We sincerely thank all ACs and reviewers for your recognition and valuable suggestions, especially for ACs acknowledged “All reviewers recognize the merits of the proposed method” such as the sound idea (“idea is interesting -R1”, “idea is clearly introduced -R2”, “motivation is clear -R3”); novel method (“propose a novel EI-DDPM -R2”, “the paper is of certain novelty -R3”); good organization (“the paper is well-organized -R2”, “the paper is easy to follow -R3”); and promising experiment (“ablation studies validate two major components -R1”, “experimental results are promising -R2”).

Q1: Model complexities between different methods (R3) A1: The complexity of our EI-DDPM is superior to TransU-Net and similar to U-Net and SegDDPM. The Params and FLOPs are used to evaluate the model complexities. The values of Params(M)/FLOPs(G) for proposed EI-DDPM and compared methods are as follows: EI-DDPM (32.3/17.9), U-Net (31.1/16.6), nnUNet (19.07/17.01), TransU-Net (96.1/48.3), and SegDDPM (33.8/18.4).

Q2: The training and sampling time of the proposed method (R2) A2: Training time: BraTs2021 (~15 days) and liver MRI (~6 days). The sampling time (~13 seconds per image). Although it is relatively slow at training and inference due to the inherent nature of the diffusion process. Compared to other DDPM-based segmentation methods like SegDDPM (step T = 1000), our EI-DDPM (step T = 300) achieves better performance with fewer steps, which achieves 3 times faster. And the sampling time of EI-DDPM has been discussed in the conclusion.

Q3: Recommended evaluation metrics HD95 (R3) A3: The quantitative results of recommended HD95 (mm) indicated our EI-DDPM outperforms the other compared methods. On BraTS2021, the quantitative results of average HD95 (mm) for U-Net, TransU-Net, SegDDPM, and our EI-DDPM are 8.85, 7.83, 7.41, and 5.87, respectively. And on liver MRI, the quantitative results of average HD95 (mm) for U-Net, TransU-Net, SegDDPM, and our EI-DDPM are 5.42, 4.96, 3.88, and 2.70, respectively.

Q4: Recommended comparison: nnUNet (R3) and related works [a-d] (R1) A4: The recommended nnUNet gains the average value of Dice(%)/HD95(mm) with 87.03/8.44 on BraTs2021 and 88.14/5.07 on liver MRI. Our EI-DDPM outperforms nnUNet 3.14%/2.57mm on BraTs2021 and 2.33%/2.37mm on liver MRI with respect to Dice/HD95. Advanced compared to recommended DDPM-based work [a-d]: our EI-DDPM is the first work to perform segmentation and predict the reliability coefficients for each modality. Due to the training time constraint of MedsegDiff [a] and MedSegDiff-v2 [d], we can just compare the brain tumor segmentation results reported in their paper on the same BraTs2021 dataset. The Dice score of our EI-DDPM is 4.62% higher than MedsegDiff and 2.7% higher than MedSegDiff-v2. For [b] and [c], our dataset does not conform to the setting in work [b] that contains 4 expert segmentation labels and the work Diff-UNet [d] focuses on 3D segmentation.

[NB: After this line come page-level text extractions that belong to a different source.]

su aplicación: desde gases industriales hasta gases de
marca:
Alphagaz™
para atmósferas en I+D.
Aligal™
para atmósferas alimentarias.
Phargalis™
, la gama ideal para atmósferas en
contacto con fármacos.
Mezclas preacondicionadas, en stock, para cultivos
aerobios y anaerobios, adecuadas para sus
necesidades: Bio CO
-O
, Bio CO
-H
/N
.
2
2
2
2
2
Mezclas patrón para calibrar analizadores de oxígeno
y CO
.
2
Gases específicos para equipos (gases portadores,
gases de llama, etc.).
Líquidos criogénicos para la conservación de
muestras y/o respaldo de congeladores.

Q5: Discussion of hypothesis regarding multi-modality images as independent and different sources of knowledge for DST (R1) A5: Literature [8,10] cited in the manuscript can justify our hypothesis as true. Works [8,10] indicated the prerequisite for meeting independent and different sources for DST is no interaction between different modalities. And that is why our EI-DDPM uses four independent DDPM paths to learn the segmentation feature from the single modality image separately.

Q6: It may be better to consider uncertainty fusion at the feature-level. (R2) A6: We did consider. But it is unreasonable to do so for reliability learning, which violates the principle of independence explained in A5. The main idea of this work is to leverage the evidence theory for reliability learning. Thus, we consider uncertainty fusion at the output-level rather than feature-level.

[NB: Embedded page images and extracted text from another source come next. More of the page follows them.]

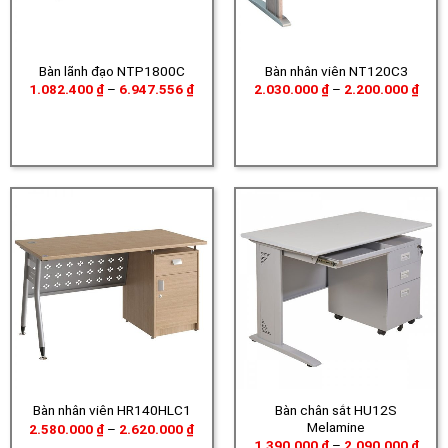
Bàn lãnh đạo NTP1800C
Bàn nhân viên NT120C3
Khoảng
Khoả
1.082.400
₫
–
6.947.556
₫
2.030.000
₫
–
2.200.000
₫
giá:
giá:
từ
từ
1.082.400 ₫
2.03
đến
đến
6.947.556 ₫
2.20
Bàn chân sắt HU12S
Bàn nhân viên HR140HLC1
Melamine
Khoảng
2.580.000
₫
–
2.620.000
₫
giá:
Khoả
1.390.000
₫
–
2.090.000
₫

Thank you again for your careful reading and valuable comments. All answers are based on the original manuscript and are consistent with the conclusion.




Post-rebuttal Meta-Reviews

Meta-review # 1 (Primary)

  • Please provide your assessment of the paper taking all information into account, including rebuttal. Highlight the key strengths and weaknesses of the paper, clarify how you reconciled contrasting review comments and scores, indicate if concerns were successfully addressed in the rebuttal, and provide a clear justification of your decision. If you disagree with some of the (meta)reviewer statements, you can indicate so in your meta-review. Please make sure that the authors, program chairs, and the public can understand the reason for your decision.

    Thank the authors for theirs efforts that properly addressed the major concerns regarding comparisons and quantitative evaluations. Overall, this is a good paper with clear motivation and technical novelty.



Meta-review #2

  • Please provide your assessment of the paper taking all information into account, including rebuttal. Highlight the key strengths and weaknesses of the paper, clarify how you reconciled contrasting review comments and scores, indicate if concerns were successfully addressed in the rebuttal, and provide a clear justification of your decision. If you disagree with some of the (meta)reviewer statements, you can indicate so in your meta-review. Please make sure that the authors, program chairs, and the public can understand the reason for your decision.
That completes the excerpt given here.